Ia mencatat setidaknya setiap pabrik membutuhkan hingga 500 juta butir kelapa sebagai bahan baku, yang seluruhnya akan dipasok dari dalam negeri.
“Pabrik ini awalnya beroperasi di China. Mereka kirim (mengimpor) kelapa dari Indonesia dengan harga yang lebih murah, karena biaya logistik. Kita yakinkan untuk investasi ini ke Indonesia. Dan alhamdulillah sudah mulai, sudah groundbreaking, sudah berjalan sekarang konstruksinya,” ungkap Rosan saat doorstop usai konferensi pers di kantor BKPM, Jakarta, Jumat (17/10/2025)/
Rosan membeberkan, salah satu investor yang dimaksud adalah Zhejiang FreeNow Food Co., Ltd, yang telah memiliki enam pabrik di negara asalnya. Sedangkan satu investor lainnya merupakan konsorsium gabungan antara perusahaan China dan Indonesia.
Pria yang juga menjabat sebagai CEO Danantara Indonesia itu menuturkan, pembangunan pabrik ini sudah memasuki tahap pertama, dan ditargetkan akan berlanjut hingga tiga tahap investasi.
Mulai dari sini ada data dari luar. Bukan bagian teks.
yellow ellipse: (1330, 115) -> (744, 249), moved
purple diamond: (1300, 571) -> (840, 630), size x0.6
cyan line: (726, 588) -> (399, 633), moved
Ia memperkirakan masing-masing tahap memiliki nilai investasi hingga US$100 juta.
Baca Juga
Mentan Ungkap Indonesia Bisa Raup Rp 2.400 Triliun per Tahun dari Hilirisasi Kelapa
Proyek pengolahan kepala ini meskipun nilainya tidak sebesar investasi sektor hilirisasi mineral yang bisa mencapai miliaran dolar, Rosan memamerkan dampak serapan tenaga kerja dari proyek kelapa ini Cenderung sangat signifikan.
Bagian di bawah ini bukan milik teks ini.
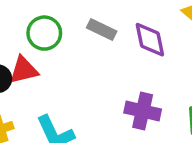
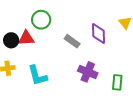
gray rectangle: (102, 29) -> (72, 41), moved

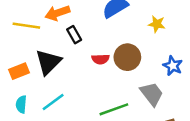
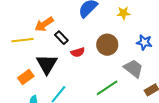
red semicircle: (101, 59) -> (78, 52), moved

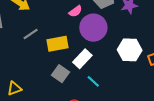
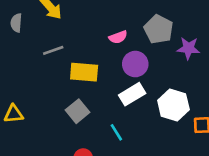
purple circle: (93, 28) -> (135, 64), size x0.7
white rectangle: (82, 59) -> (132, 94), moved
“Bandingkan saja dengan investasi hilirisasi yang mencapai US$1 miliar sampai US$3 miliar, tapi penyerapan tenaga kerjanya, masih lebih banyak yang investasi sebesar US$ 100 juta,” kata dia menjelaskan.
Sampai dengan triwulan III-2025, ia menyampaikan proyek pengolahan kelapa ini sudah terealisasi sekitar 20%. Rosan memperkirakan proyek ini akan mencapai perkembangan hingga 55% pada akhir tahun ini.
“Udah mulai jalan, kan kita kasih pelaporan pada saat mereka sudah realisasi. Jadi sesuai dengan realisasi investasi yang sudah mereka keluarkan di Indonesia. Bukan dari komitmen yang mereka berikan di Indonesia," tutur dia.
Kementerian Investasi dan Hilirisasi/BKPM melaporkan, proyek hilirisasi tercatat menyerap sebesar Rp431,4 triliun atau setara 30,1% total realisasi investasi nasional hingga triwulan III 2025.
Hilirisasi pada sektor perkebunan dan kehutanan hingga triwulan III 2025 telah menyerap realisasi investasi sebesar Rp103,3 triliun. Sektor ini terbagi menjadi sejumlah komoditas seperti kelapa sawit dengan Rp52,7 triliun, kayu log Rp36,6 triliun, karet Rp9,7 triliun, dan komoditas lainnya termasuk pala, kelapa, kakao, serta biofuel senilai Rp4,3 triliun.